■ WHAT YOU SHOULD DO: The reply to the records below should contain exactly the lines from the line with "Revisi tersebut menandai" through the line with "Горький, Жуков, Есенин", and nothing besides.

::: SUPPLIED DATA :::

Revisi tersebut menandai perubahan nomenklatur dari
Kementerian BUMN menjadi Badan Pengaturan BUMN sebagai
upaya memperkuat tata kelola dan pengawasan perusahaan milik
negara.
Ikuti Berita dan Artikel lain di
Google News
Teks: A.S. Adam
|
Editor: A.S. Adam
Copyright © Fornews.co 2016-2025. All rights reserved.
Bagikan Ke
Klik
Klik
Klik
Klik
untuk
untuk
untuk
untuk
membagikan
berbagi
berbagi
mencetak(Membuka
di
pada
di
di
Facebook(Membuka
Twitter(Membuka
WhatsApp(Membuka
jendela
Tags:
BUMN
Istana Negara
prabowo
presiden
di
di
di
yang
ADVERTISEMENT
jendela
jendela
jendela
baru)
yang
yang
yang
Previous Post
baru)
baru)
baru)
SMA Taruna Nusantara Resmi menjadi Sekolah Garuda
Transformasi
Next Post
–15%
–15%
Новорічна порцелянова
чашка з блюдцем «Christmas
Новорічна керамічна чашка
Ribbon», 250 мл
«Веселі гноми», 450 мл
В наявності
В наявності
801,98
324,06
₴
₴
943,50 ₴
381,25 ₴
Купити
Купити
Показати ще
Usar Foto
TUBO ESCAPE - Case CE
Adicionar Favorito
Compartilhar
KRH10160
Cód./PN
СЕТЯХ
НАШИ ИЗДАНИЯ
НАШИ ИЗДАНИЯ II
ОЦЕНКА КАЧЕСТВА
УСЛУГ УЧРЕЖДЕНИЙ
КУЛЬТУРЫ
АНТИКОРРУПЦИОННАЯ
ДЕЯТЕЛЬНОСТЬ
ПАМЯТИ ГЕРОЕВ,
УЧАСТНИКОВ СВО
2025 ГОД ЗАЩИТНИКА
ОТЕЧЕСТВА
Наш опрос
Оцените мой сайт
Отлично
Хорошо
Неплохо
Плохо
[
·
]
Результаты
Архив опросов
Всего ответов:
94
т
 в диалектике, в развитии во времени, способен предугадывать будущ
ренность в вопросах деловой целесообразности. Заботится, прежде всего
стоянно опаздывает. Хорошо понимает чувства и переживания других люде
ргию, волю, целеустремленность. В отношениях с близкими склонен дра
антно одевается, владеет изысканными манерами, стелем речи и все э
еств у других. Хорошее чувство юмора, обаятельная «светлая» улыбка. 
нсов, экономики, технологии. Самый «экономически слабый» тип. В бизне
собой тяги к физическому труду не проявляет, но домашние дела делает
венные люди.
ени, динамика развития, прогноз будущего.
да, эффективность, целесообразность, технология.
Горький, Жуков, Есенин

:::
::: SUPPLIED DATA :::

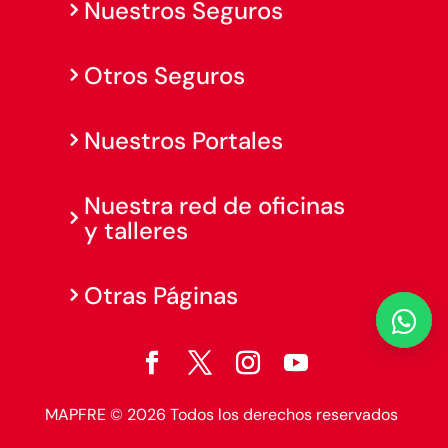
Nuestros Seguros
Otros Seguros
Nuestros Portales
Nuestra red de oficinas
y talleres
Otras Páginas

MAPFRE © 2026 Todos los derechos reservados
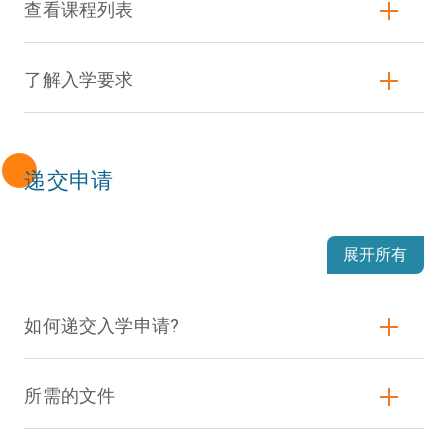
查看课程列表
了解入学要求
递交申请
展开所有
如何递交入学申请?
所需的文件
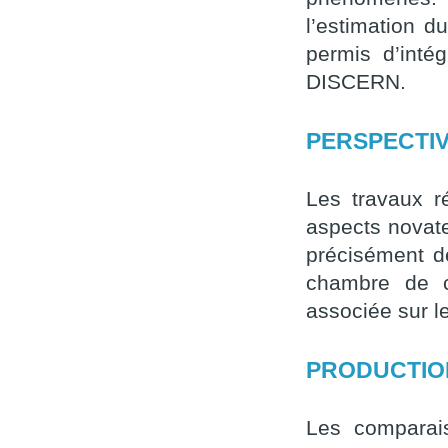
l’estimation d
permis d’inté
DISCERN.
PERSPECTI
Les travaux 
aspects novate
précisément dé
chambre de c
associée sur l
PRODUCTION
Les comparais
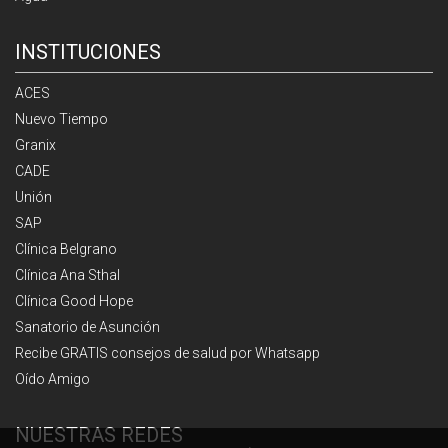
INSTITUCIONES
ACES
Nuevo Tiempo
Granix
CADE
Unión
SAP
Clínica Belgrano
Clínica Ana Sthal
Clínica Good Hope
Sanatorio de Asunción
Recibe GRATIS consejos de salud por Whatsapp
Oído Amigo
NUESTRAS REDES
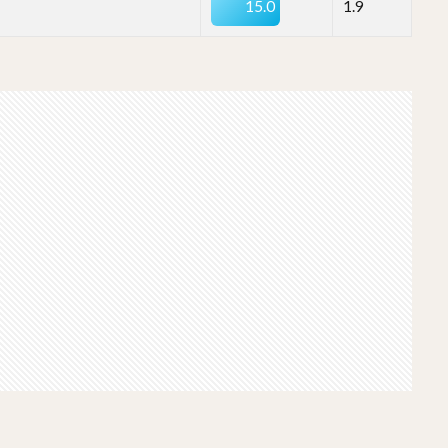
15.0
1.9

:::

■ YOUR RESPONSE:
Revisi tersebut menandai perubahan nomenklatur dari
Kementerian BUMN menjadi Badan Pengaturan BUMN sebagai
upaya memperkuat tata kelola dan pengawasan perusahaan milik
negara.
Ikuti Berita dan Artikel lain di
Google News
Teks: A.S. Adam
|
Editor: A.S. Adam
Copyright © Fornews.co 2016-2025. All rights reserved.
Bagikan Ke
Klik
Klik
Klik
Klik
untuk
untuk
untuk
untuk
membagikan
berbagi
berbagi
mencetak(Membuka
di
pada
di
di
Facebook(Membuka
Twitter(Membuka
WhatsApp(Membuka
jendela
Tags:
BUMN
Istana Negara
prabowo
presiden
di
di
di
yang
ADVERTISEMENT
jendela
jendela
jendela
baru)
yang
yang
yang
Previous Post
baru)
baru)
baru)
SMA Taruna Nusantara Resmi menjadi Sekolah Garuda
Transformasi
Next Post
–15%
–15%
Новорічна порцелянова
чашка з блюдцем «Christmas
Новорічна керамічна чашка
Ribbon», 250 мл
«Веселі гноми», 450 мл
В наявності
В наявності
801,98
324,06
₴
₴
943,50 ₴
381,25 ₴
Купити
Купити
Показати ще
Usar Foto
TUBO ESCAPE - Case CE
Adicionar Favorito
Compartilhar
KRH10160
Cód./PN
СЕТЯХ
НАШИ ИЗДАНИЯ
НАШИ ИЗДАНИЯ II
ОЦЕНКА КАЧЕСТВА
УСЛУГ УЧРЕЖДЕНИЙ
КУЛЬТУРЫ
АНТИКОРРУПЦИОННАЯ
ДЕЯТЕЛЬНОСТЬ
ПАМЯТИ ГЕРОЕВ,
УЧАСТНИКОВ СВО
2025 ГОД ЗАЩИТНИКА
ОТЕЧЕСТВА
Наш опрос
Оцените мой сайт
Отлично
Хорошо
Неплохо
Плохо
[
·
]
Результаты
Архив опросов
Всего ответов:
94
т
 в диалектике, в развитии во времени, способен предугадывать будущ
ренность в вопросах деловой целесообразности. Заботится, прежде всего
стоянно опаздывает. Хорошо понимает чувства и переживания других люде
ргию, волю, целеустремленность. В отношениях с близкими склонен дра
антно одевается, владеет изысканными манерами, стелем речи и все э
еств у других. Хорошее чувство юмора, обаятельная «светлая» улыбка. 
нсов, экономики, технологии. Самый «экономически слабый» тип. В бизне
собой тяги к физическому труду не проявляет, но домашние дела делает
венные люди.
ени, динамика развития, прогноз будущего.
да, эффективность, целесообразность, технология.
Горький, Жуков, Есенин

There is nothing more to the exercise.